Les détenteurs d’obligations – par exemple, les fonds qui investissent dans des obligations des marchés émergents – pourraient subir de lourdes pertes. La Russie, cependant, n’a joué qu’un petit rôle dans les indices obligataires des marchés émergents, limitant les pertes pour les investisseurs de fonds.
“Les retombées sur le reste du monde devraient être limitées”, a déclaré M. Peach.
Cependant, un défaut de paiement de la Russie pourrait avoir un effet d’entraînement en ajoutant une pression sur les marchés mondiaux de la dette et en rendant les investisseurs plus réticents au risque et moins disposés à avancer de l’argent, ce qui “pourrait très bien entraîner de nouveaux défauts de paiement sur d’autres marchés émergents”, a déclaré M. Weafer. .
Que peuvent faire les investisseurs ?
La façon formelle de déclarer un défaut est si 25 % ou plus des détenteurs d’obligations disent qu’ils n’ont pas reçu leur argent.
Une fois que cela se produit, les dispositions stipulent que toutes les autres obligations étrangères de la Russie sont également en défaut, et les détenteurs d’obligations pourraient alors demander une décision de justice pour exiger le paiement.
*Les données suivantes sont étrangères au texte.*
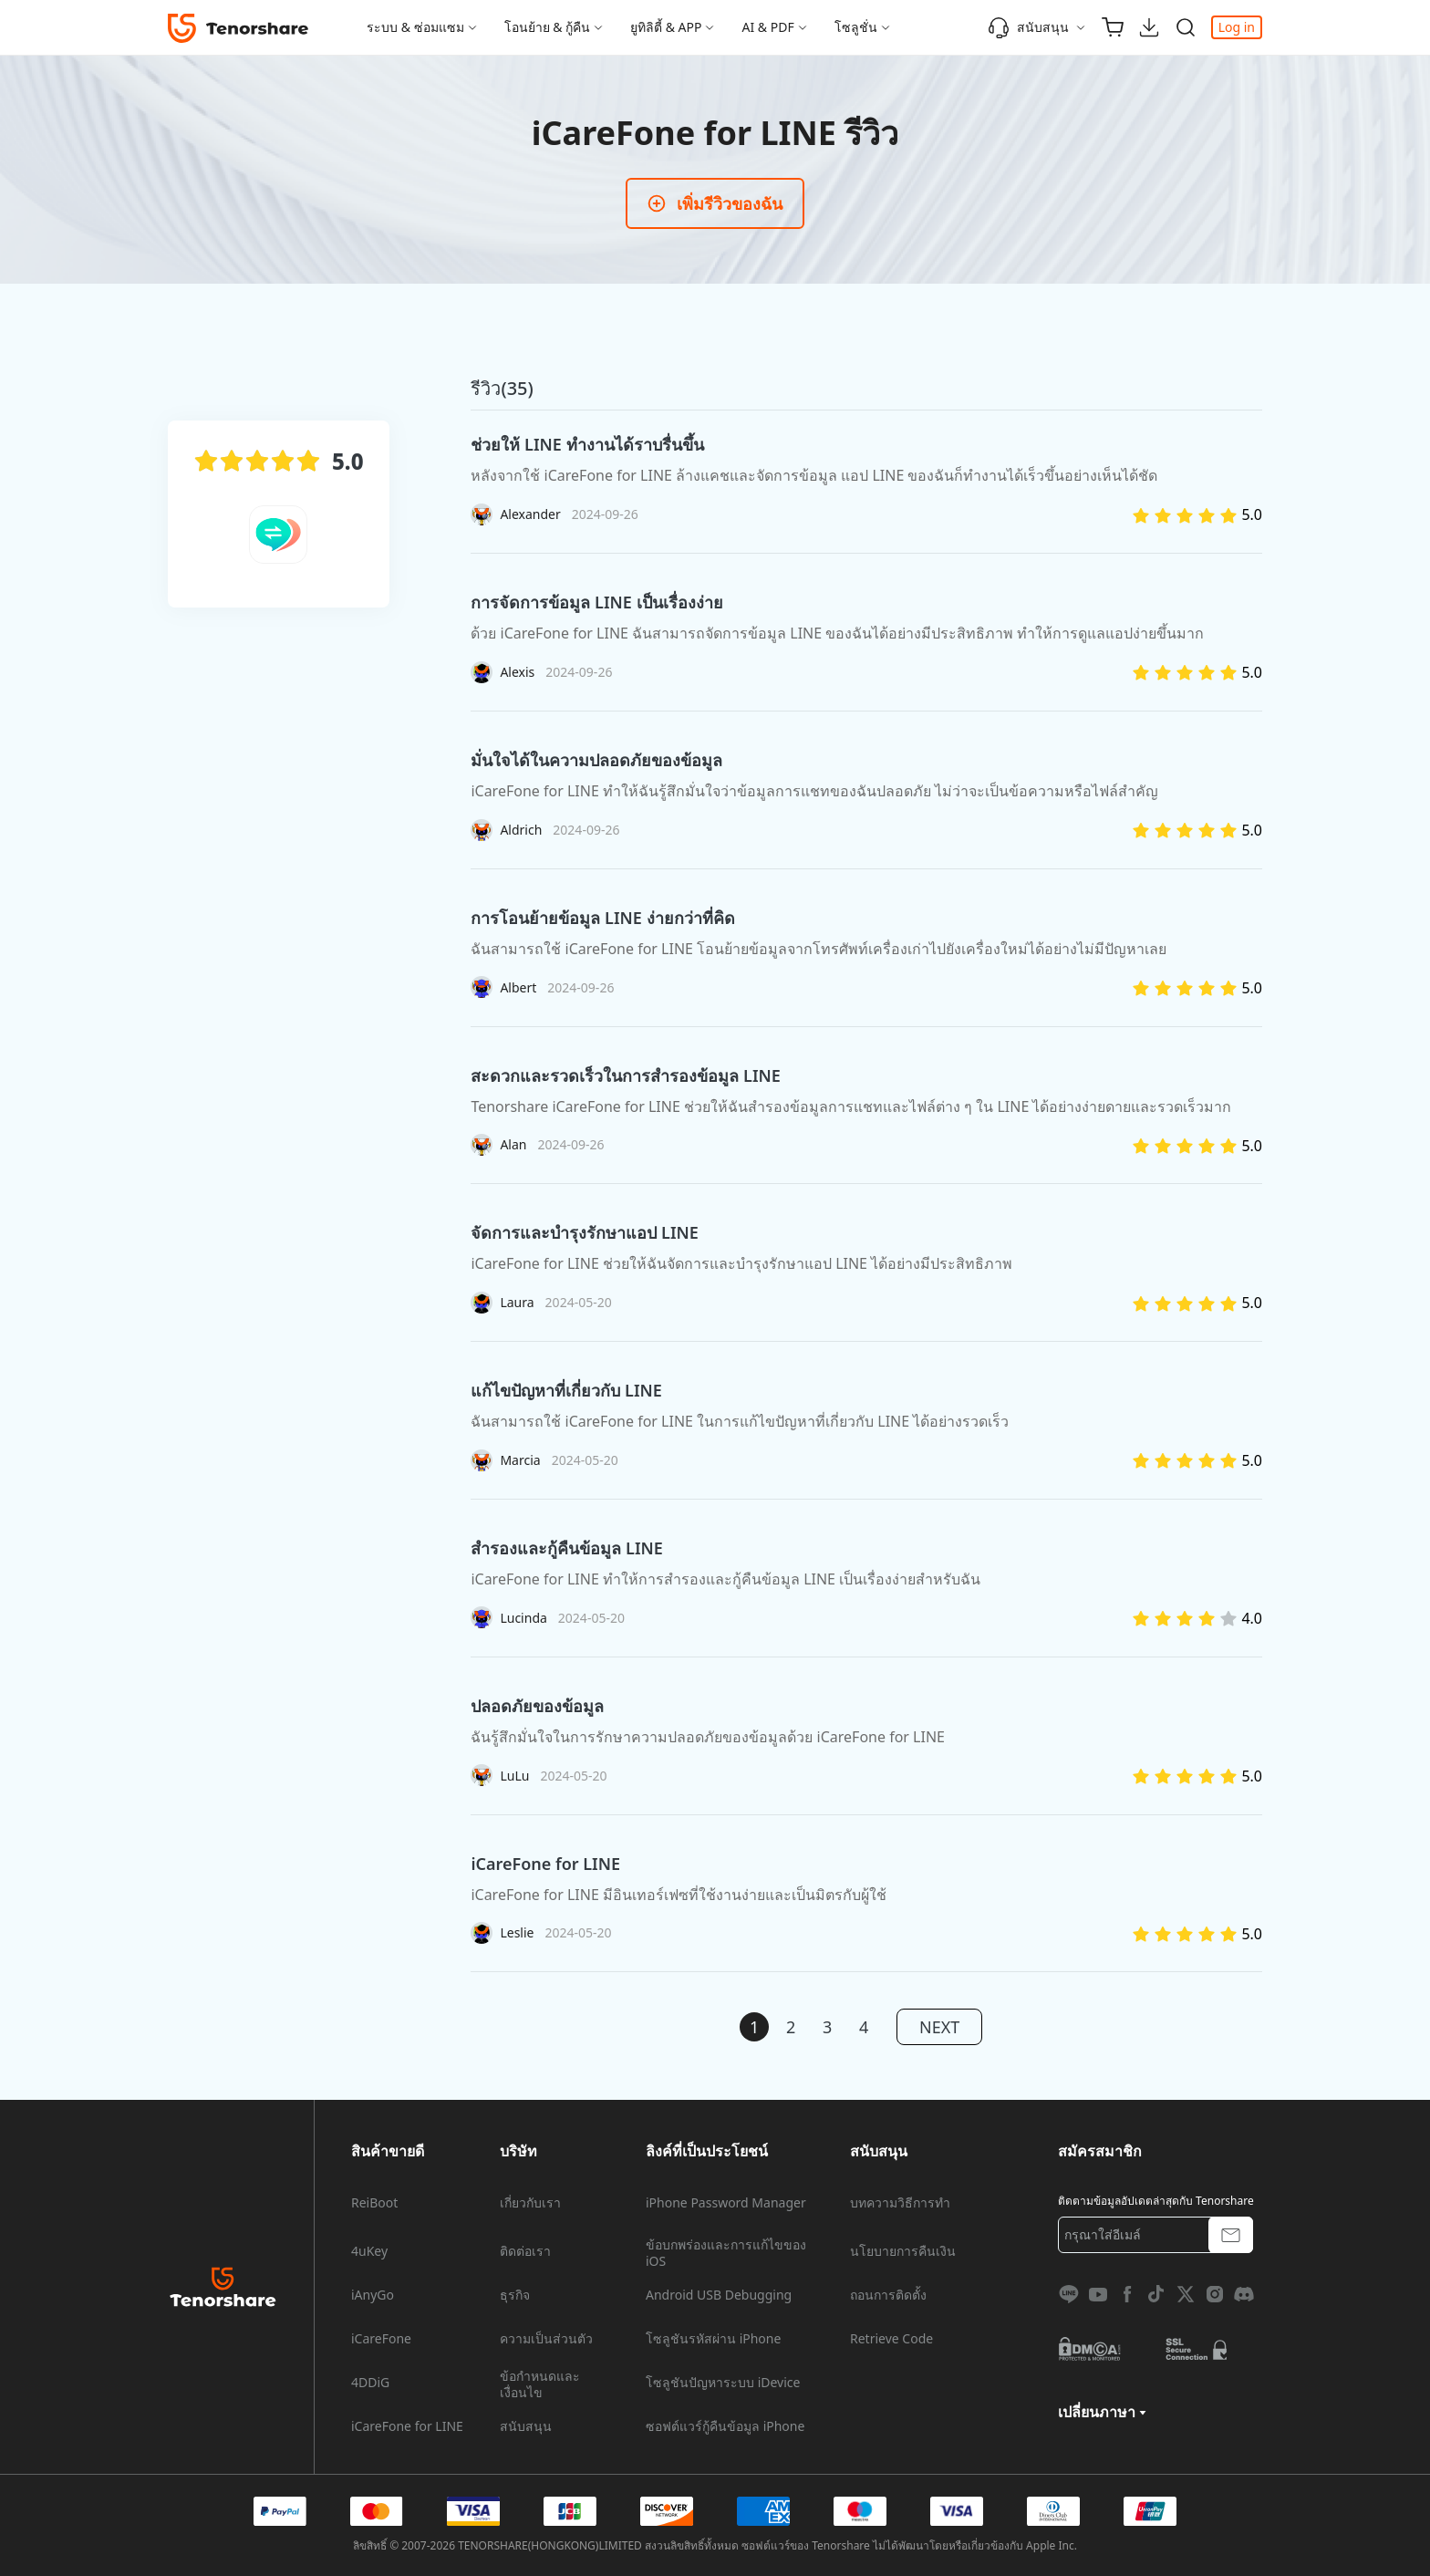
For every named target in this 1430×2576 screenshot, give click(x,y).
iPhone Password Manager (726, 2203)
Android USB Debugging (719, 2295)
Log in (1236, 27)
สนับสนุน (1028, 27)
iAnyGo (372, 2295)
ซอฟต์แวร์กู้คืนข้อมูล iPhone (725, 2426)
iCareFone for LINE (407, 2426)
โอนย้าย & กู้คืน (547, 27)
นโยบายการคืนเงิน (903, 2251)
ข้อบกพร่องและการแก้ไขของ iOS (726, 2253)
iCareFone (381, 2339)
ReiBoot (374, 2203)
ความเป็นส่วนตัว (546, 2339)
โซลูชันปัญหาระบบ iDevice (723, 2382)
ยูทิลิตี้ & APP (665, 27)
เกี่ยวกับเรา (530, 2203)
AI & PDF (767, 27)
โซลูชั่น (855, 27)
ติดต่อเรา (525, 2251)
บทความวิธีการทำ (900, 2203)
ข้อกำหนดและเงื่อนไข (540, 2384)
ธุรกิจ (515, 2295)
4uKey (369, 2251)
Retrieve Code (891, 2339)
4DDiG (370, 2382)
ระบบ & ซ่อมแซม (415, 27)
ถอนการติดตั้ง (888, 2295)
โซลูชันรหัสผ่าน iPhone (713, 2339)
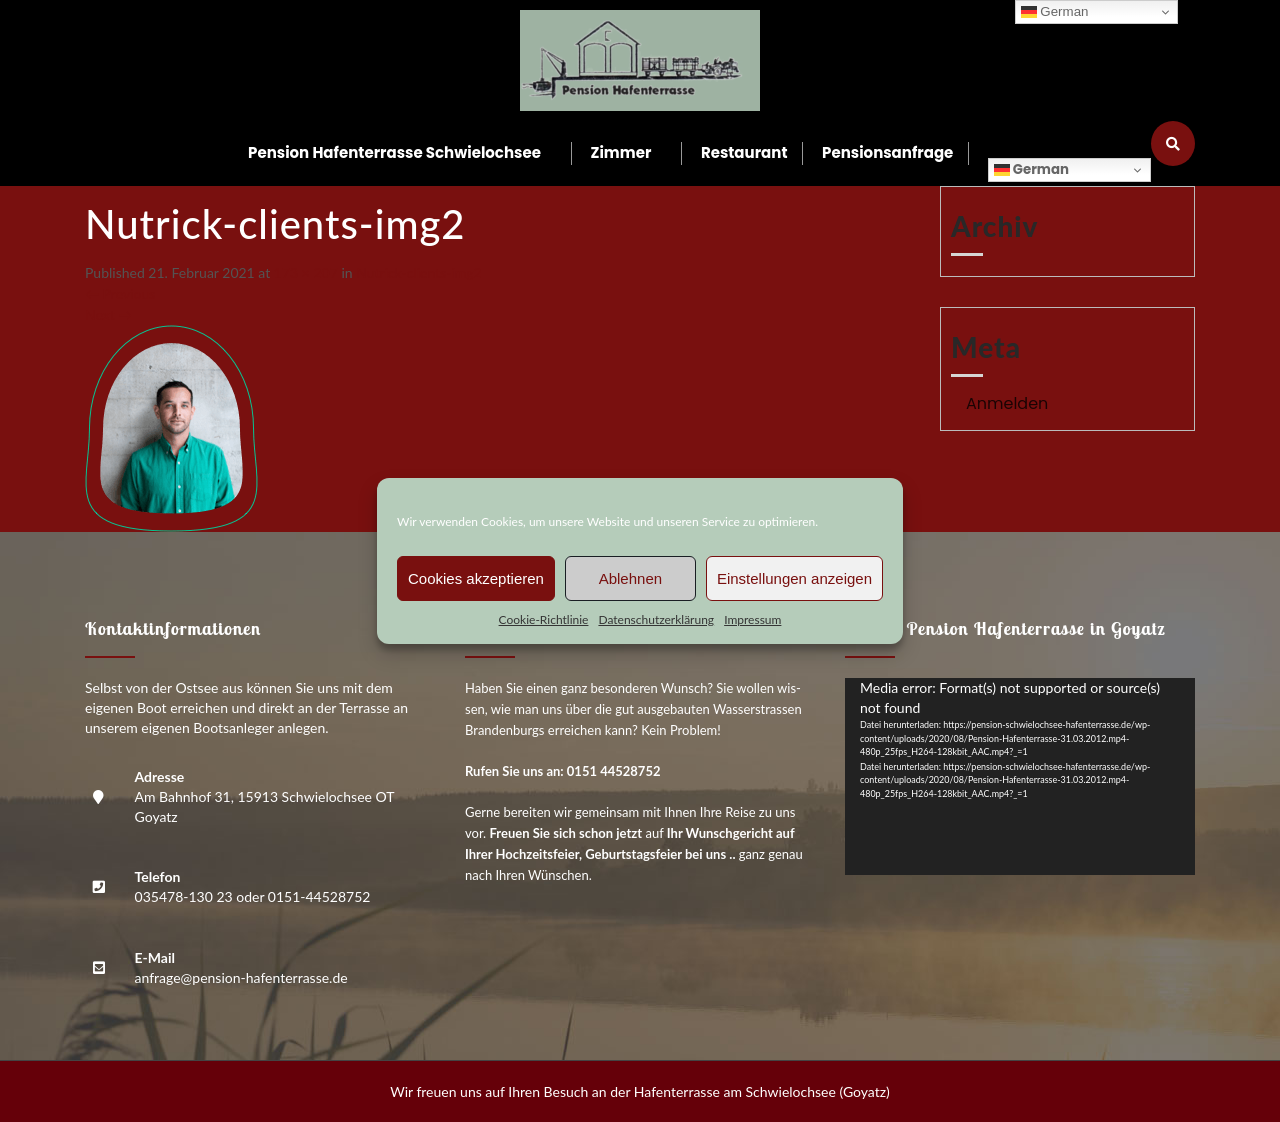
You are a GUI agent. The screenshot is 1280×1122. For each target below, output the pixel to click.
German (1031, 169)
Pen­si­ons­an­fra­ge (887, 152)
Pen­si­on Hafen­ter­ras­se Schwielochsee (394, 152)
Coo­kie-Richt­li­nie (544, 619)
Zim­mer (621, 152)
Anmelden (1007, 403)
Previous (120, 293)
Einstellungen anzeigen (794, 578)
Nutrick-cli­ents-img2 (419, 272)
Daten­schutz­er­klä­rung (656, 619)
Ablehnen (630, 578)
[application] (1020, 776)
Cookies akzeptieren (476, 578)
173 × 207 (306, 272)
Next (108, 314)
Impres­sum (752, 619)
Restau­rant (744, 152)
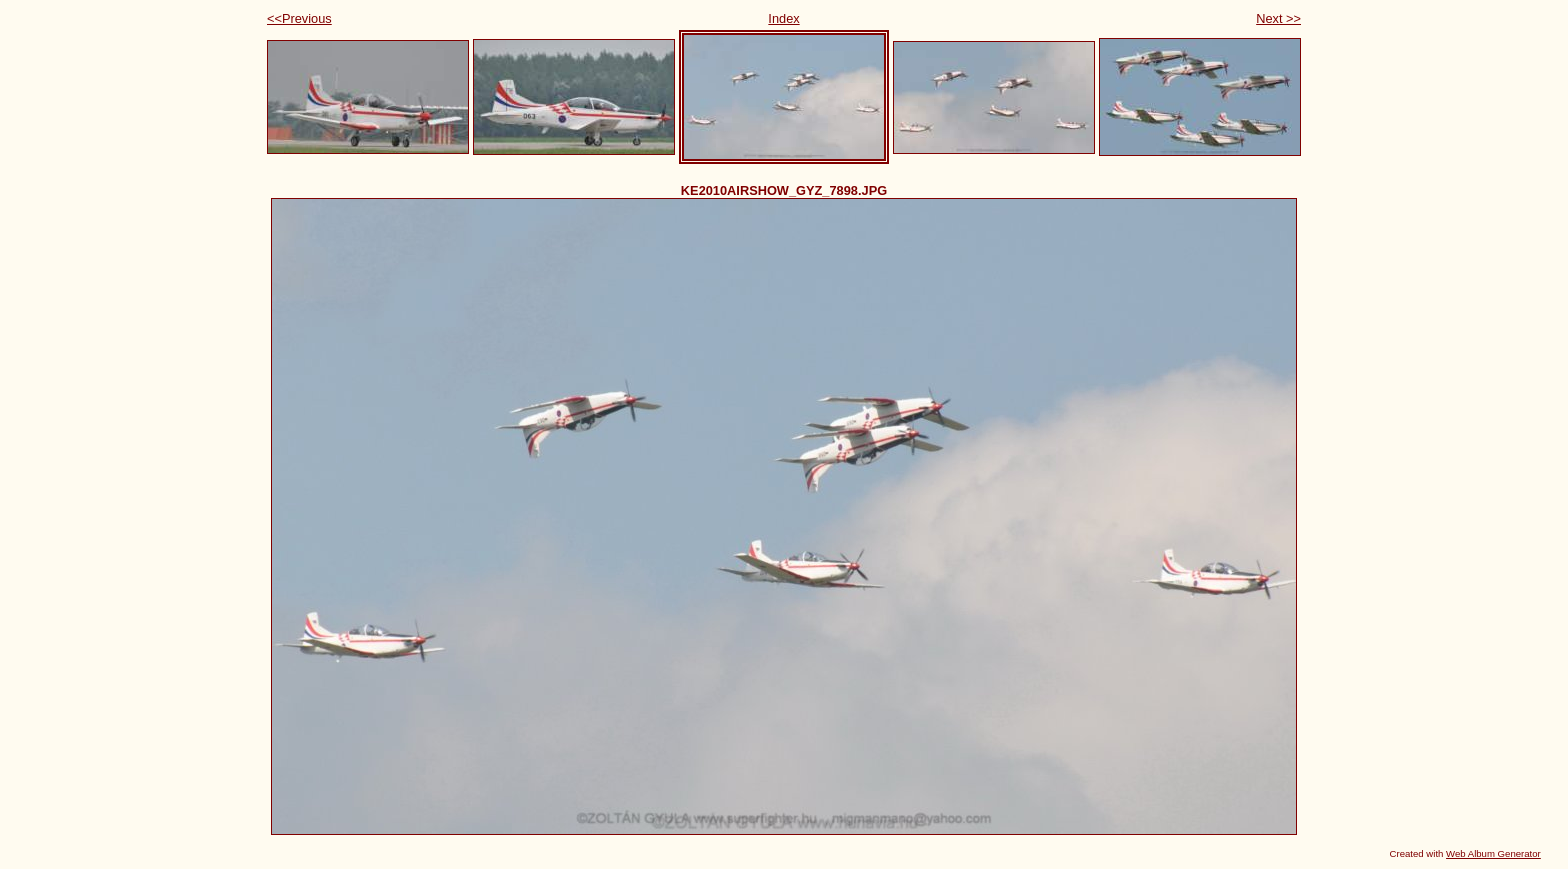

Dans des circonstances normales, les investisseurs et le gouvernement défaillant négocient généralement un règlement dans lequel les détenteurs d’obligations reçoivent de nouvelles obligations qui valent moins mais qui leur donnent au moins une compensation partielle.
Cependant, les sanctions empêchent les relations avec le ministère russe des Finances. Et personne ne sait quand la guerre se terminera ni combien d’obligations en défaut pourraient valoir.
Dans ce cas, déclarer un défaut et poursuivre “n’est peut-être pas le choix le plus sage”, a déclaré M. Auslander.
Il n’était pas possible de négocier avec la Russie et il y avait tellement d’inconnues que les créanciers pourraient décider de “s’accrocher pour l’instant”, a-t-il déclaré.
Les investisseurs qui voulaient sortir de la dette russe se sont probablement déjà dirigés vers les sorties, laissant ceux qui auraient pu acheter leurs obligations à des prix cassés dans l’espoir de profiter d’un règlement à long terme.
Et ils pourraient vouloir garder un profil bas pendant un certain temps, pour éviter d’être associés à la guerre.
Une fois qu’un pays fait défaut, il peut être coupé des emprunts sur le marché obligataire jusqu’à ce que le défaut soit réglé et que les investisseurs reprennent confiance dans la capacité et la volonté du gouvernement de payer.
Cependant, la Russie a déjà été coupée des marchés de capitaux occidentaux, de sorte que tout retour à l’emprunt est de toute façon loin d’être possible.
Le Kremlin peut toujours emprunter des roubles chez lui, où il compte principalement sur les banques russes pour acheter ses obligations.